Work to be completed: When a line below holds the string "School", show that line.

◆ ◆ ◆

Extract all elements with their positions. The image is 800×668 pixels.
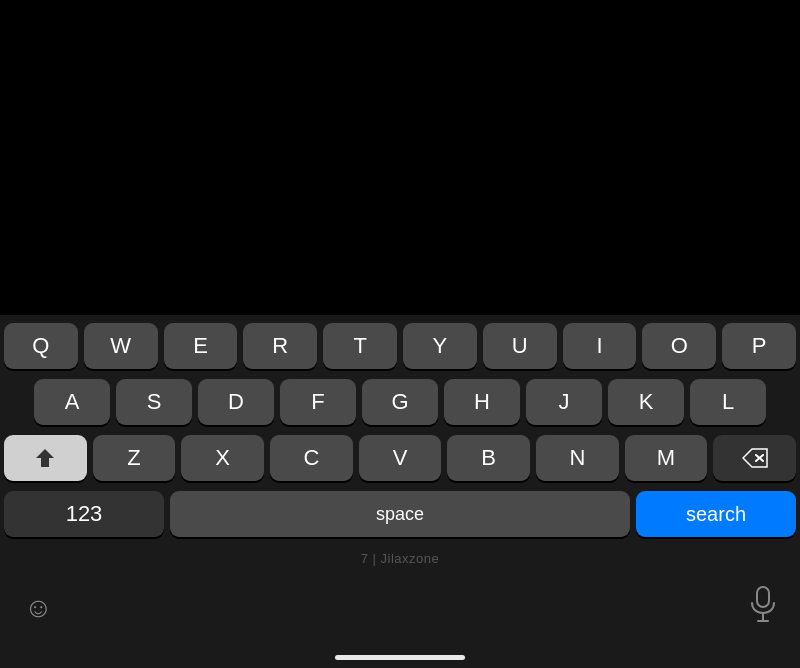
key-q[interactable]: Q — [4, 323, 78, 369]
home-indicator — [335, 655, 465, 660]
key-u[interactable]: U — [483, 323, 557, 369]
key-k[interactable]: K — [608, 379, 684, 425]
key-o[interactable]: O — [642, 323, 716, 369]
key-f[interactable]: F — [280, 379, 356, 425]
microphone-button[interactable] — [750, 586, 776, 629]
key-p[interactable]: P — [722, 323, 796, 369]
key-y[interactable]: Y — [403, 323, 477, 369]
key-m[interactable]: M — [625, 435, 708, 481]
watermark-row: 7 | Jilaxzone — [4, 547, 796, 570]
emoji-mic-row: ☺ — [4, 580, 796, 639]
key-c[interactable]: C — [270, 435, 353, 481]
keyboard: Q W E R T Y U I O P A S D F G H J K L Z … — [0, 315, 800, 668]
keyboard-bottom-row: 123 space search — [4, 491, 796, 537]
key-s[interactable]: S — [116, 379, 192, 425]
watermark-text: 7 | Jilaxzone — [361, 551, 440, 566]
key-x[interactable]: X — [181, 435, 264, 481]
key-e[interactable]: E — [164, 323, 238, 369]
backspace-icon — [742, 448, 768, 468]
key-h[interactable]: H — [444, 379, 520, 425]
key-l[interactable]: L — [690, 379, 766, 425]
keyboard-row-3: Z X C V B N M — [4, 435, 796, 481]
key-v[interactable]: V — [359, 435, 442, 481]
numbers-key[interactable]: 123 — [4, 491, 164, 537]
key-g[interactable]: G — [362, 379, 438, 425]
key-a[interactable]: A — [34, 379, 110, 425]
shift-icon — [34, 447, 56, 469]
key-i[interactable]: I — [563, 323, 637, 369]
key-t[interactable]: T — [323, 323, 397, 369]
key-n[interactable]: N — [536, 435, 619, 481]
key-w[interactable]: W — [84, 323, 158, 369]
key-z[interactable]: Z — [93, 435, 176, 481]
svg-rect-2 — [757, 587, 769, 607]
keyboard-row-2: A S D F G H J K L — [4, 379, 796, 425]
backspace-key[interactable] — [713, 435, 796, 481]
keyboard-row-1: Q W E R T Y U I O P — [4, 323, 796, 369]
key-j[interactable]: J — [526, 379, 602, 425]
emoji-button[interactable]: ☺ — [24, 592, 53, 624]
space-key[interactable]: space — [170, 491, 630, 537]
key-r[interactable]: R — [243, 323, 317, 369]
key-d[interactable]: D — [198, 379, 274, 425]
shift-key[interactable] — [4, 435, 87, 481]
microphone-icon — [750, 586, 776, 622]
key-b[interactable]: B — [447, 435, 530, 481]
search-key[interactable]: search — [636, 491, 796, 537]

◆ ◆ ◆

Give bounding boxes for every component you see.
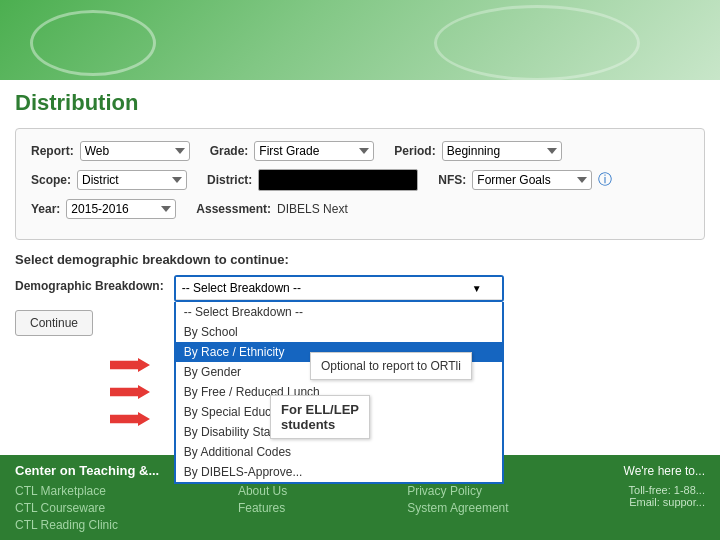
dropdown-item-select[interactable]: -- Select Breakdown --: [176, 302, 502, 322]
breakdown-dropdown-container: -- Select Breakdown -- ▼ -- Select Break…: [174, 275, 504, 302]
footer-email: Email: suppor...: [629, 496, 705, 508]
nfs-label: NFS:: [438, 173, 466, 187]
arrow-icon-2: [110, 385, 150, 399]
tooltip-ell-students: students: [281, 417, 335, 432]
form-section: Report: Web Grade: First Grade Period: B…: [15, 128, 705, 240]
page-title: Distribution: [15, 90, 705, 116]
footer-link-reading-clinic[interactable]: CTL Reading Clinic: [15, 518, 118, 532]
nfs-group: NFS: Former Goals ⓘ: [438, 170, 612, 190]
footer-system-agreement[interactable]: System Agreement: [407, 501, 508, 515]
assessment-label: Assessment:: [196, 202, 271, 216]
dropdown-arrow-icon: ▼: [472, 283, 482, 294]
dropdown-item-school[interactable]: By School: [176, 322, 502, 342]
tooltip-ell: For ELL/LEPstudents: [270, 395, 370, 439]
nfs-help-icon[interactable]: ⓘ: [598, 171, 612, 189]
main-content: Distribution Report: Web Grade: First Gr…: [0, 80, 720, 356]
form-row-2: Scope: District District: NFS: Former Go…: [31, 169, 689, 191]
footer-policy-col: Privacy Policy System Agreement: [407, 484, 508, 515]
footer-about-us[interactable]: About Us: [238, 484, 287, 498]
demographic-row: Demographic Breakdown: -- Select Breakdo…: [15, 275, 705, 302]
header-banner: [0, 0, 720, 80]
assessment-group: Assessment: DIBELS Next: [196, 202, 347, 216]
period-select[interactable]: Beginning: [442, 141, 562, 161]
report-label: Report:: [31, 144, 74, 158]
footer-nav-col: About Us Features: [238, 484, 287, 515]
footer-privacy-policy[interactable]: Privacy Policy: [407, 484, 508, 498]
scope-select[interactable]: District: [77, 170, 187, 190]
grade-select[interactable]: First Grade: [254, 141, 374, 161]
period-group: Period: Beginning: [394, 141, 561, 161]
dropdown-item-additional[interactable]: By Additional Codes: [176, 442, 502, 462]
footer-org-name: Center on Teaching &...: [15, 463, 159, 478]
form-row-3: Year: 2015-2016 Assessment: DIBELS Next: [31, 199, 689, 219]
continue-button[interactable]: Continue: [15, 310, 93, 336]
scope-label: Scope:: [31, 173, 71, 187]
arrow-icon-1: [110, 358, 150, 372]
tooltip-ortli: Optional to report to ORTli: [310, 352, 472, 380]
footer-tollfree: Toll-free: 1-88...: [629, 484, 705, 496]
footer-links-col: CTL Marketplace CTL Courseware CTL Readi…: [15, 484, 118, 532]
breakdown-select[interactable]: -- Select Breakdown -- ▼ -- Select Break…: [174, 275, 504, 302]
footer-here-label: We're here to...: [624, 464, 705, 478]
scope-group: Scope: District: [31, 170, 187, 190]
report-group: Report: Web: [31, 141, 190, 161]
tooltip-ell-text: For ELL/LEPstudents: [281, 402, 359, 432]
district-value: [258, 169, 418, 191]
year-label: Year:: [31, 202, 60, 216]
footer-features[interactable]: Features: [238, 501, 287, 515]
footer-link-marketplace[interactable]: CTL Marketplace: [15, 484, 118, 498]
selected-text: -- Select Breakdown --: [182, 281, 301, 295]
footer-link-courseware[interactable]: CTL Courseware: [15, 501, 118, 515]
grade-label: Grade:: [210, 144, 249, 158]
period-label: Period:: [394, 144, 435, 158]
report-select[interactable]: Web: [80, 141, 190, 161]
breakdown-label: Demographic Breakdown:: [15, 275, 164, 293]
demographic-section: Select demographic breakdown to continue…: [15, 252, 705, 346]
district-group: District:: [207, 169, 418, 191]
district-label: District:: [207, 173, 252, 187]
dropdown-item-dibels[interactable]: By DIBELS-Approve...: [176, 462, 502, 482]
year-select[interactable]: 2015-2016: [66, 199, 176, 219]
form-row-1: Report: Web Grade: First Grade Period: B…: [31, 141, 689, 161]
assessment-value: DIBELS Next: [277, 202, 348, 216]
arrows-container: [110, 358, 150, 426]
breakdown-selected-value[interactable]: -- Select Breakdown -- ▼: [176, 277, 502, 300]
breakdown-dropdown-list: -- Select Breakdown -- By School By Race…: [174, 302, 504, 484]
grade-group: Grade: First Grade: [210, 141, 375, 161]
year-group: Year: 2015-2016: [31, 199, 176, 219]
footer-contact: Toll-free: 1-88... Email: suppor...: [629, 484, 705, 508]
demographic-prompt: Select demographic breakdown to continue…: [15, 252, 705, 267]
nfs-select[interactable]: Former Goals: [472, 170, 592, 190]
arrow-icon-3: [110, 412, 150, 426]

◆ ◆ ◆

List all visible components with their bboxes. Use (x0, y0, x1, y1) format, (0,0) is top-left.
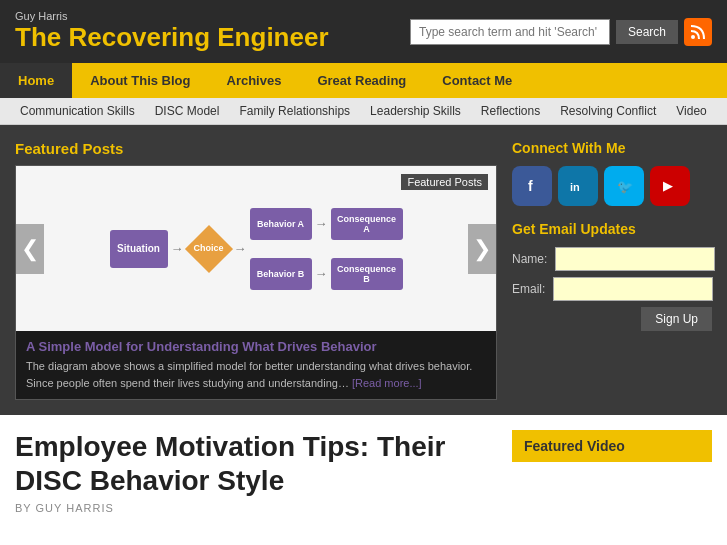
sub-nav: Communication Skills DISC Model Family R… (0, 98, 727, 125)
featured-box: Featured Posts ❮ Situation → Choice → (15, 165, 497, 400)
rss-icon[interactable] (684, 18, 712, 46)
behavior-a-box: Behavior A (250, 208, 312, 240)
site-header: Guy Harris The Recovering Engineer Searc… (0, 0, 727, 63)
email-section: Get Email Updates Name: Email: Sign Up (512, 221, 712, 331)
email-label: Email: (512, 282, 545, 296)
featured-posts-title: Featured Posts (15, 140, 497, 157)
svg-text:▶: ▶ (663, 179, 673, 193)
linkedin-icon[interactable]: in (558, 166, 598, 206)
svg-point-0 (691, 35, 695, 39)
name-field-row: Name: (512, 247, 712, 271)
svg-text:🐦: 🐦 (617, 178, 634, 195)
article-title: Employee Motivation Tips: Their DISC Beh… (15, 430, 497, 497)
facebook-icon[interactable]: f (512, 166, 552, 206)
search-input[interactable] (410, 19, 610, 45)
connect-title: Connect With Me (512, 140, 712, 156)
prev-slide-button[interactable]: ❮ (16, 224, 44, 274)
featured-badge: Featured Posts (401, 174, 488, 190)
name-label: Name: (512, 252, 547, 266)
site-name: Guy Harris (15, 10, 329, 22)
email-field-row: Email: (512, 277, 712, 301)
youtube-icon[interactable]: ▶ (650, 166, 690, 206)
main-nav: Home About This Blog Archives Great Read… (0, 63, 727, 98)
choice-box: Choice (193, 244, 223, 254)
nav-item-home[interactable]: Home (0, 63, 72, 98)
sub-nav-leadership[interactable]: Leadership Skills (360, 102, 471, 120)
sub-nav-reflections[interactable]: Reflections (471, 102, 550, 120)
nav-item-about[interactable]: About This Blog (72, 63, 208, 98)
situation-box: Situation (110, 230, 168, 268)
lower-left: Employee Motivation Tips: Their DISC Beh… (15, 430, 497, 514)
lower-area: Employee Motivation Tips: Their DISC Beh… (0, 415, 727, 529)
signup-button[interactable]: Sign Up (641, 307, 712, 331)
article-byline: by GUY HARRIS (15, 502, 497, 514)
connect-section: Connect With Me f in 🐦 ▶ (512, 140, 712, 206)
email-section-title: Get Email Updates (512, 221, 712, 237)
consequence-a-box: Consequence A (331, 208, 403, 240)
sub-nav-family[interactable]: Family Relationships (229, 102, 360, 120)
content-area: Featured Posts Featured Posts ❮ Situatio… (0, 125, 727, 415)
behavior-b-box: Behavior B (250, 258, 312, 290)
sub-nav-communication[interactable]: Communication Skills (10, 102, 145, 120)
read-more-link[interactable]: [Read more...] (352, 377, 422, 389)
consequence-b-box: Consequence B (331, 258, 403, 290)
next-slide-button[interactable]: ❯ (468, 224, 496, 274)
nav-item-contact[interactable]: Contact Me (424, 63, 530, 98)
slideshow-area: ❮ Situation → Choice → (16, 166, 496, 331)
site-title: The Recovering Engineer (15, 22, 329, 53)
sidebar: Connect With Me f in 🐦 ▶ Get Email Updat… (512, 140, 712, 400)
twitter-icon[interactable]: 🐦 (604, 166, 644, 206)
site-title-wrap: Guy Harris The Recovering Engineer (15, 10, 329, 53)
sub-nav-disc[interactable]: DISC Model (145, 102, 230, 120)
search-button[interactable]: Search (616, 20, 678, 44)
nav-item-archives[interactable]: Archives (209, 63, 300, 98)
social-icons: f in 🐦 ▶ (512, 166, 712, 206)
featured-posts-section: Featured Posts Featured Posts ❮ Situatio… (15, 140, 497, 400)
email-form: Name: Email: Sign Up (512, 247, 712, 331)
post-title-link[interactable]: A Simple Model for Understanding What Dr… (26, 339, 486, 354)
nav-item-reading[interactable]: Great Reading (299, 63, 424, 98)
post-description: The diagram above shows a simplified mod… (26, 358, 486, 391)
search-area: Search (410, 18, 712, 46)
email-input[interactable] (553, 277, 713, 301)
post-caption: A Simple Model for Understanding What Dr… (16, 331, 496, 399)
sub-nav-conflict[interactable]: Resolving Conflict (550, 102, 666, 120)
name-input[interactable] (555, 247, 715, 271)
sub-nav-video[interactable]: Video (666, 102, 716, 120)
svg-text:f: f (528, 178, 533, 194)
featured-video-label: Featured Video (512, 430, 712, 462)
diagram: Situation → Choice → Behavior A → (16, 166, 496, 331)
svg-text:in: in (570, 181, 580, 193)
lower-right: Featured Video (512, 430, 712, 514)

◆ ◆ ◆

Task answer:
dropdown-item-school[interactable]: By School: [176, 322, 502, 342]
breakdown-dropdown-list: -- Select Breakdown -- By School By Race…: [174, 302, 504, 484]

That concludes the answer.